I've been using Classic Shell on my Win 8.1 systems from day one, and can vouch for its stability and overall usefulness.

With Classic Shell there is no need to ever have to deal with the Tile interface, so your system always operates with a traditional Desktop interface.

It should be noted that version 4.2.2 referred to in the article is a beta version, and the latest stable version as of this date is 4.2.1.


----------



## Retired (Aug 21, 2015)

*Re: How to Get a Windows 7 Start Menu in Windows 10*

Classic Shell Update:

New in version 4.2.4

- *Finalized support for Windows 10*

- Improved support for touch keyboard

- New ability to save settings to XML files from command line:
    use "ClassicStartMenu.exe -backup <settings file>"

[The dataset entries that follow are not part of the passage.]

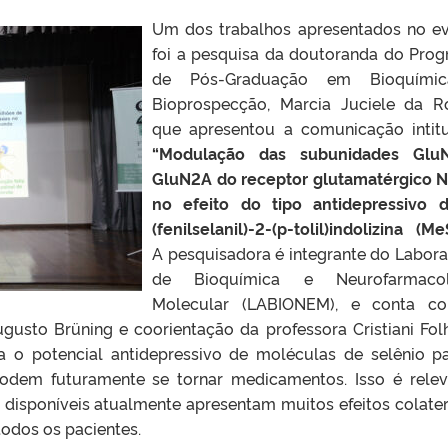
Um dos trabalhos apresentados no e
foi a pesquisa da
doutoranda do Pro
de Pós-Graduação em Bioquími
Bioprospecção,
Marcia Juciele da R
que apresentou a comunicação intit
“Modulação das subunidades Glu
GluN2A do receptor glutamatérgico
no efeito do tipo antidepressivo 
(fenilselanil)-2-(p-tolil)indolizina (MeS
A pesquisadora é integrante do Labora
de Bioquímica e Neurofarmacol
Molecular (LABIONEM), e conta c
gusto Brüning e coorientação da professora Cristiani Folh
a o potencial antidepressivo de moléculas de selênio p
odem futuramente se tornar medicamentos. Isso é relev
disponíveis atualmente apresentam muitos efeitos colater
odos os pacientes.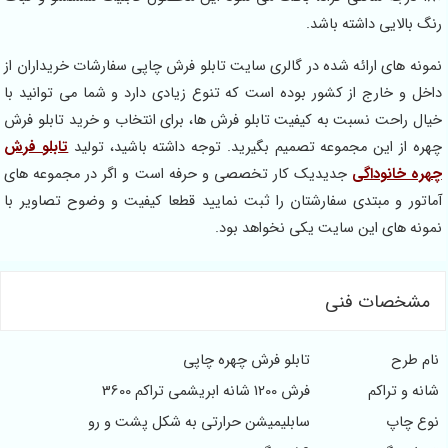
بالایی داشته باشد.
ه های ارائه شده در گالری سایت تابلو فرش چاپی سفارشات خریداران از
 و خارج از کشور بوده است که تنوع زیادی دارد و شما می توانید با
 راحت نسبت به کیفیت تابلو فرش ها، برای انتخاب و خرید تابلو فرش
 از این مجموعه تصمیم بگیرید. توجه داشته باشید، تولید
تابلو فرش
 خانوداگی
جدیدیک کار تخصصی و حرفه است و اگر در مجموعه های
ور و مبتدی سفارشتان را ثبت نمایید قطعا کیفیت و وضوح تصاویر با
ه های این سایت یکی نخواهد بود.
خصات فنی
 طرح
تابلو فرش چهره چاپی
 و تراکم
فرش 1200 شانه ابریشمی تراکم 3600
 چاپ
سابلیمیشن حرارتی به شکل پشت و رو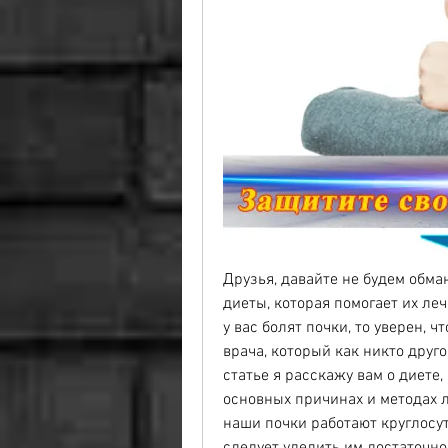
Друзья, давайте не будем обма
диеты, которая помогает их леч
у вас болят почки, то уверен, 
врача, который как никто другой
статье я расскажу вам о диете,
основных причинах и методах ле
наши почки работают круглосут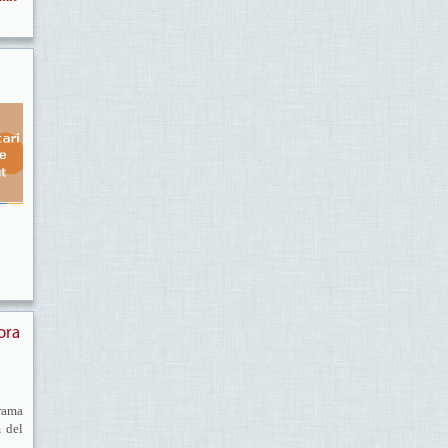
ora
grama
m del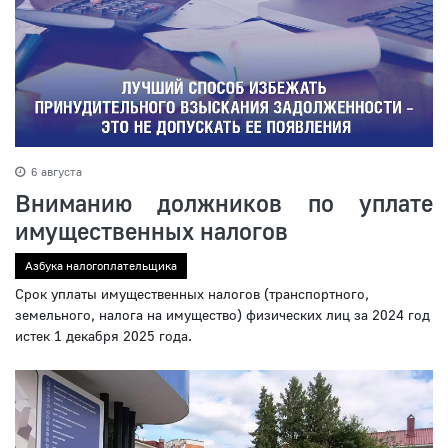
6 августа
Вниманию должников по уплате
имущественных налогов
Азбука налогоплательщика
Срок уплаты имущественных налогов (транспортного,
земельного, налога на имущество) физических лиц за 2024 год
истек 1 декабря 2025 года.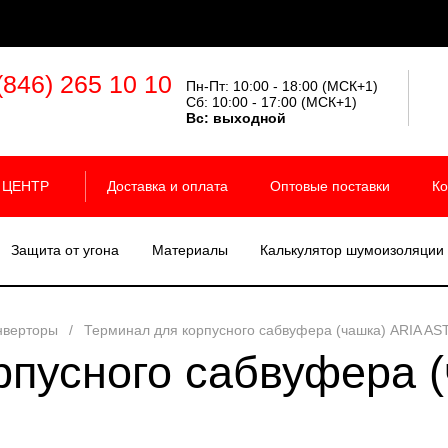
(846) 265 10 10
Пн-Пт: 10:00 - 18:00 (МСК+1)
Сб: 10:00 - 17:00 (МСК+1)
Вс:
выходной
 ЦЕНТР
Доставка и оплата
Оптовые поставки
Ко
Защита от угона
Материалы
Калькулятор шумоизоляции
нверторы
/
Терминал для корпусного сабвуфера (чашка) ARIA AS
рпусного сабвуфера 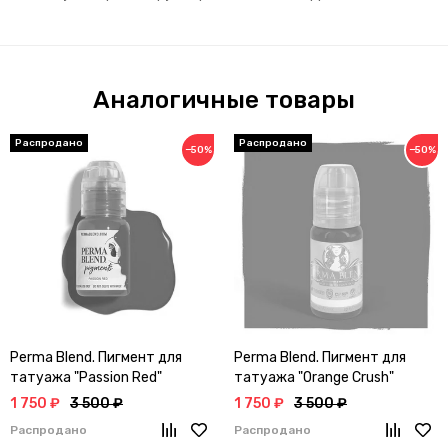
Аналогичные товары
−50%
−50%
Perma Blend. Пигмент для
Perma Blend. Пигмент для
татуажа "Passion Red"
татуажа "Orange Crush"
1 750 ₽
3 500 ₽
1 750 ₽
3 500 ₽
Распродано
Распродано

- New skin features, including glass for Windows 10

- New command to access the PC settings directly

- New settings to control the color and opacity of the Windows 10 taskbar

- Multiple minor improvements and bugfixes


----------



## Retired (Aug 7, 2016)

*Re: How to Get a Windows 7 Start Menu in Windows 10*

If you are a Windows 8.x or more importantly a Windows 10 user and are using Classic Shell to provide the all important start button along with desktop interface, in light of the Windows 10 Anniversary Edition Update to be released any day now to further "improve"..:facepalm:..the Win 10 interface, Classic Shell has issued an update to version version 4.3.0 to ensure compatibility with the Anniversary Edition.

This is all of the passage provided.